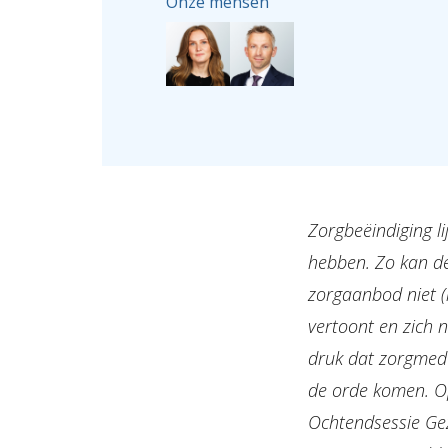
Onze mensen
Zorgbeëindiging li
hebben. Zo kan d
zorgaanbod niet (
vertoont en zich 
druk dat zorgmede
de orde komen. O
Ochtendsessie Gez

++++++++++++++++++++

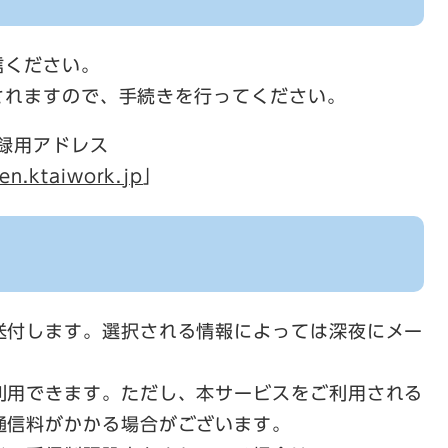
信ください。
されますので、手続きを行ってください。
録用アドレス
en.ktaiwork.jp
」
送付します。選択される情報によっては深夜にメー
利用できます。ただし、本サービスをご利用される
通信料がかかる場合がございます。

++++++++++++++++++++

Copy only this part of the entries above: the line with "vertoont en zich", the line with "Ochtendsessie Gez", and the lines between, all exactly as written.

Exercise solution:
vertoont en zich 
druk dat zorgmede
de orde komen. O
Ochtendsessie Gez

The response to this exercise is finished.